• WHAT YOU HAVE TO DO:
Each entry here needs to be given again exactly.

== Segment start ==

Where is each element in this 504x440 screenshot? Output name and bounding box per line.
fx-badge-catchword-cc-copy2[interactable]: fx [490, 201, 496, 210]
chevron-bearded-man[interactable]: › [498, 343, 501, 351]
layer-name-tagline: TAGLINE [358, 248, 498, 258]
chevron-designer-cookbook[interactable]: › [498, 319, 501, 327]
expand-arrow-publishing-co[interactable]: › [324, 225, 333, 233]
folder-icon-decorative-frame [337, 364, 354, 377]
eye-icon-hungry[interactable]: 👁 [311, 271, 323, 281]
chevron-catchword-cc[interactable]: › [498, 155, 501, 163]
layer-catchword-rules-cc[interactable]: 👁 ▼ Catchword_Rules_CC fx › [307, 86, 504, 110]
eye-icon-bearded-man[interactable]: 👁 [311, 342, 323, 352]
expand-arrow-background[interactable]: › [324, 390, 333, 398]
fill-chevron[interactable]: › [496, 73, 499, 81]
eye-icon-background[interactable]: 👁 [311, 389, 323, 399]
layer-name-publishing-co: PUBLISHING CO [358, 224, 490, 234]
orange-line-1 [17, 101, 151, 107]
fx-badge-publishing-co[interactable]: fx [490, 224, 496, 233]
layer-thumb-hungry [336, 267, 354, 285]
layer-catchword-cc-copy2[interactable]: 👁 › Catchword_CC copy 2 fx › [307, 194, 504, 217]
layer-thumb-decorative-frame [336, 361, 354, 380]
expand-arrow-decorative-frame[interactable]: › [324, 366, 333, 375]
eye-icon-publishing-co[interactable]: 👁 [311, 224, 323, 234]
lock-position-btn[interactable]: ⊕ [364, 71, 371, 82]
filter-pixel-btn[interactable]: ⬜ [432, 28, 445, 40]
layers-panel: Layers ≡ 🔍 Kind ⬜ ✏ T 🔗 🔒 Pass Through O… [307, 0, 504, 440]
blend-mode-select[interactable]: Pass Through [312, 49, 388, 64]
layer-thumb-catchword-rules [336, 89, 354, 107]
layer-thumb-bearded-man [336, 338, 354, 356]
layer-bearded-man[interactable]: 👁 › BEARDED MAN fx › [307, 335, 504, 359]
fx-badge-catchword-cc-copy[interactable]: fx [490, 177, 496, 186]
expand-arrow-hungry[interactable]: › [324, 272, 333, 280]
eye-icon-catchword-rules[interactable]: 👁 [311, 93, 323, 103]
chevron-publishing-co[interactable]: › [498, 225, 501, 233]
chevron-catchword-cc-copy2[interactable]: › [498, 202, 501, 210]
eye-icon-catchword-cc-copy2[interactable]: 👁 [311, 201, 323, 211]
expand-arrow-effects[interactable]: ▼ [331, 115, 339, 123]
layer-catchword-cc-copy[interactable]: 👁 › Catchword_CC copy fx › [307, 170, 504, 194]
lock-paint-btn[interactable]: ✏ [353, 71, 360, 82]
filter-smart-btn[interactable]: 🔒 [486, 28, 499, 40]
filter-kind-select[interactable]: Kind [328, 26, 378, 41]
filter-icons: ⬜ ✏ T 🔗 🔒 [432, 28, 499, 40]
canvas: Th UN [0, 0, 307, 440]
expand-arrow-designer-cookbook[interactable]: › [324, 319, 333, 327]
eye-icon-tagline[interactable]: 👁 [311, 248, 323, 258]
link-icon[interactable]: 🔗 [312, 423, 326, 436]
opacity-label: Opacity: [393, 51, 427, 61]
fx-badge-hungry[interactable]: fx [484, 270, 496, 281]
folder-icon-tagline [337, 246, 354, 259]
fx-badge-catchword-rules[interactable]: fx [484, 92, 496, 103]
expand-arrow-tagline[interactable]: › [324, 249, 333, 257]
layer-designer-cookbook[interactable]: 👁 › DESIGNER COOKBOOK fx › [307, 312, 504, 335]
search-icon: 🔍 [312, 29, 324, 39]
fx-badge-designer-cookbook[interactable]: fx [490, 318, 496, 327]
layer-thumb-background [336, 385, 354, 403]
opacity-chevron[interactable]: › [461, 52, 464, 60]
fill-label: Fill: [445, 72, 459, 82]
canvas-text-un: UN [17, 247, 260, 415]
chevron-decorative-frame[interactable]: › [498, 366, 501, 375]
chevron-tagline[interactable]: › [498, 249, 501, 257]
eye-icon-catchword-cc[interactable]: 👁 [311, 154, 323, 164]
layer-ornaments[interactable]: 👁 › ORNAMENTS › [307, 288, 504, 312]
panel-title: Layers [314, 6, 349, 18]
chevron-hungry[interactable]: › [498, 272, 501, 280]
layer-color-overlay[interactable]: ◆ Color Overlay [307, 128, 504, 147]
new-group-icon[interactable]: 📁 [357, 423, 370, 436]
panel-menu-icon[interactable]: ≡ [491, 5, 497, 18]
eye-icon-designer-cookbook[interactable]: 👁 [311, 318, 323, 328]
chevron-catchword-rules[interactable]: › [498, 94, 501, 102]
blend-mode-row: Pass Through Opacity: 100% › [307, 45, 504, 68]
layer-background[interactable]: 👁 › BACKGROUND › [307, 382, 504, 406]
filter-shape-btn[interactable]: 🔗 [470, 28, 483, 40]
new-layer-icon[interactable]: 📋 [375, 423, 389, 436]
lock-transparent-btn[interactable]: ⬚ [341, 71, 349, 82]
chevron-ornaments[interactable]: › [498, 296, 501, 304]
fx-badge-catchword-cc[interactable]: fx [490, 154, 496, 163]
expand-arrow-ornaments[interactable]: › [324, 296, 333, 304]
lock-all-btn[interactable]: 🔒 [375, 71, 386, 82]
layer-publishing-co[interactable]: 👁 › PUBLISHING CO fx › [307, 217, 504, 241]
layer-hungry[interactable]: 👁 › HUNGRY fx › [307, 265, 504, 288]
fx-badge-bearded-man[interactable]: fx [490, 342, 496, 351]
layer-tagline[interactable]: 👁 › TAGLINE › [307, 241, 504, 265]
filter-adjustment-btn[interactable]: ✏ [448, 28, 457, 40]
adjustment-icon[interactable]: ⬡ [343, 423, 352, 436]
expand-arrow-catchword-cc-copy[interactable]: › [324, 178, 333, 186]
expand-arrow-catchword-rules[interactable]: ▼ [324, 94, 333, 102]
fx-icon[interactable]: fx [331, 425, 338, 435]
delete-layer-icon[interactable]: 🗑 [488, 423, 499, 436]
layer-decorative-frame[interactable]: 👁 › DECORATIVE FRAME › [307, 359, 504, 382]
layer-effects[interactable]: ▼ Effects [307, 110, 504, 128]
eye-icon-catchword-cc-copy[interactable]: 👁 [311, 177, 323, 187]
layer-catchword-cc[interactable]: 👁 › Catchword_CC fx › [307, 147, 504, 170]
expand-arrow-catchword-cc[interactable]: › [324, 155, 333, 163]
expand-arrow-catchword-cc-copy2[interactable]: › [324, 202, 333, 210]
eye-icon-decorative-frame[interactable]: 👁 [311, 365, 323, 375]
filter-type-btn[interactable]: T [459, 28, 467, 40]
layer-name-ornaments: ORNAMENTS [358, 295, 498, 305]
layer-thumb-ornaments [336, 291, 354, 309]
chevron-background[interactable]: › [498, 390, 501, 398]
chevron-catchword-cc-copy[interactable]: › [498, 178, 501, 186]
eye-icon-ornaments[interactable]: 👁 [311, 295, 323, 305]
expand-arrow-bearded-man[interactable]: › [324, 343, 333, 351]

== Segment end ==

• THE COMPLETED TASK:
Where is each element in this 504x440 screenshot? Output name and bounding box per line.
fx-badge-catchword-cc-copy2[interactable]: fx [490, 201, 496, 210]
chevron-bearded-man[interactable]: › [498, 343, 501, 351]
layer-name-tagline: TAGLINE [358, 248, 498, 258]
chevron-designer-cookbook[interactable]: › [498, 319, 501, 327]
expand-arrow-publishing-co[interactable]: › [324, 225, 333, 233]
folder-icon-decorative-frame [337, 364, 354, 377]
eye-icon-hungry[interactable]: 👁 [311, 271, 323, 281]
chevron-catchword-cc[interactable]: › [498, 155, 501, 163]
layer-catchword-rules-cc[interactable]: 👁 ▼ Catchword_Rules_CC fx › [307, 86, 504, 110]
eye-icon-bearded-man[interactable]: 👁 [311, 342, 323, 352]
expand-arrow-background[interactable]: › [324, 390, 333, 398]
fill-chevron[interactable]: › [496, 73, 499, 81]
eye-icon-background[interactable]: 👁 [311, 389, 323, 399]
layer-name-publishing-co: PUBLISHING CO [358, 224, 490, 234]
orange-line-1 [17, 101, 151, 107]
fx-badge-publishing-co[interactable]: fx [490, 224, 496, 233]
layer-thumb-hungry [336, 267, 354, 285]
layer-catchword-cc-copy2[interactable]: 👁 › Catchword_CC copy 2 fx › [307, 194, 504, 217]
layer-thumb-decorative-frame [336, 361, 354, 380]
expand-arrow-decorative-frame[interactable]: › [324, 366, 333, 375]
eye-icon-publishing-co[interactable]: 👁 [311, 224, 323, 234]
lock-position-btn[interactable]: ⊕ [364, 71, 371, 82]
filter-pixel-btn[interactable]: ⬜ [432, 28, 445, 40]
layers-panel: Layers ≡ 🔍 Kind ⬜ ✏ T 🔗 🔒 Pass Through O… [307, 0, 504, 440]
blend-mode-select[interactable]: Pass Through [312, 49, 388, 64]
layer-thumb-catchword-rules [336, 89, 354, 107]
layer-thumb-bearded-man [336, 338, 354, 356]
layer-bearded-man[interactable]: 👁 › BEARDED MAN fx › [307, 335, 504, 359]
fx-badge-catchword-cc-copy[interactable]: fx [490, 177, 496, 186]
expand-arrow-hungry[interactable]: › [324, 272, 333, 280]
eye-icon-catchword-rules[interactable]: 👁 [311, 93, 323, 103]
chevron-publishing-co[interactable]: › [498, 225, 501, 233]
chevron-catchword-cc-copy2[interactable]: › [498, 202, 501, 210]
eye-icon-catchword-cc-copy2[interactable]: 👁 [311, 201, 323, 211]
expand-arrow-effects[interactable]: ▼ [331, 115, 339, 123]
layer-catchword-cc-copy[interactable]: 👁 › Catchword_CC copy fx › [307, 170, 504, 194]
lock-paint-btn[interactable]: ✏ [353, 71, 360, 82]
filter-smart-btn[interactable]: 🔒 [486, 28, 499, 40]
filter-kind-select[interactable]: Kind [328, 26, 378, 41]
filter-icons: ⬜ ✏ T 🔗 🔒 [432, 28, 499, 40]
canvas: Th UN [0, 0, 307, 440]
expand-arrow-designer-cookbook[interactable]: › [324, 319, 333, 327]
eye-icon-tagline[interactable]: 👁 [311, 248, 323, 258]
link-icon[interactable]: 🔗 [312, 423, 326, 436]
opacity-label: Opacity: [393, 51, 427, 61]
fx-badge-hungry[interactable]: fx [484, 270, 496, 281]
folder-icon-tagline [337, 246, 354, 259]
fx-badge-catchword-rules[interactable]: fx [484, 92, 496, 103]
expand-arrow-tagline[interactable]: › [324, 249, 333, 257]
layer-designer-cookbook[interactable]: 👁 › DESIGNER COOKBOOK fx › [307, 312, 504, 335]
search-icon: 🔍 [312, 29, 324, 39]
fx-badge-designer-cookbook[interactable]: fx [490, 318, 496, 327]
layer-thumb-background [336, 385, 354, 403]
opacity-chevron[interactable]: › [461, 52, 464, 60]
fill-label: Fill: [445, 72, 459, 82]
canvas-text-un: UN [17, 247, 260, 415]
chevron-decorative-frame[interactable]: › [498, 366, 501, 375]
chevron-tagline[interactable]: › [498, 249, 501, 257]
eye-icon-catchword-cc[interactable]: 👁 [311, 154, 323, 164]
layer-ornaments[interactable]: 👁 › ORNAMENTS › [307, 288, 504, 312]
panel-title: Layers [314, 6, 349, 18]
chevron-hungry[interactable]: › [498, 272, 501, 280]
layer-color-overlay[interactable]: ◆ Color Overlay [307, 128, 504, 147]
new-group-icon[interactable]: 📁 [357, 423, 370, 436]
panel-menu-icon[interactable]: ≡ [491, 5, 497, 18]
eye-icon-designer-cookbook[interactable]: 👁 [311, 318, 323, 328]
chevron-catchword-rules[interactable]: › [498, 94, 501, 102]
blend-mode-row: Pass Through Opacity: 100% › [307, 45, 504, 68]
layer-background[interactable]: 👁 › BACKGROUND › [307, 382, 504, 406]
filter-shape-btn[interactable]: 🔗 [470, 28, 483, 40]
new-layer-icon[interactable]: 📋 [375, 423, 389, 436]
lock-transparent-btn[interactable]: ⬚ [341, 71, 349, 82]
chevron-ornaments[interactable]: › [498, 296, 501, 304]
fx-badge-catchword-cc[interactable]: fx [490, 154, 496, 163]
expand-arrow-ornaments[interactable]: › [324, 296, 333, 304]
lock-all-btn[interactable]: 🔒 [375, 71, 386, 82]
layer-publishing-co[interactable]: 👁 › PUBLISHING CO fx › [307, 217, 504, 241]
layer-hungry[interactable]: 👁 › HUNGRY fx › [307, 265, 504, 288]
fx-badge-bearded-man[interactable]: fx [490, 342, 496, 351]
layer-tagline[interactable]: 👁 › TAGLINE › [307, 241, 504, 265]
filter-adjustment-btn[interactable]: ✏ [448, 28, 457, 40]
adjustment-icon[interactable]: ⬡ [343, 423, 352, 436]
expand-arrow-catchword-cc-copy[interactable]: › [324, 178, 333, 186]
expand-arrow-catchword-rules[interactable]: ▼ [324, 94, 333, 102]
fx-icon[interactable]: fx [331, 425, 338, 435]
delete-layer-icon[interactable]: 🗑 [488, 423, 499, 436]
layer-decorative-frame[interactable]: 👁 › DECORATIVE FRAME › [307, 359, 504, 382]
layer-effects[interactable]: ▼ Effects [307, 110, 504, 128]
eye-icon-catchword-cc-copy[interactable]: 👁 [311, 177, 323, 187]
layer-catchword-cc[interactable]: 👁 › Catchword_CC fx › [307, 147, 504, 170]
expand-arrow-catchword-cc[interactable]: › [324, 155, 333, 163]
expand-arrow-catchword-cc-copy2[interactable]: › [324, 202, 333, 210]
eye-icon-decorative-frame[interactable]: 👁 [311, 365, 323, 375]
filter-type-btn[interactable]: T [459, 28, 467, 40]
layer-name-ornaments: ORNAMENTS [358, 295, 498, 305]
layer-thumb-ornaments [336, 291, 354, 309]
chevron-background[interactable]: › [498, 390, 501, 398]
chevron-catchword-cc-copy[interactable]: › [498, 178, 501, 186]
eye-icon-ornaments[interactable]: 👁 [311, 295, 323, 305]
expand-arrow-bearded-man[interactable]: › [324, 343, 333, 351]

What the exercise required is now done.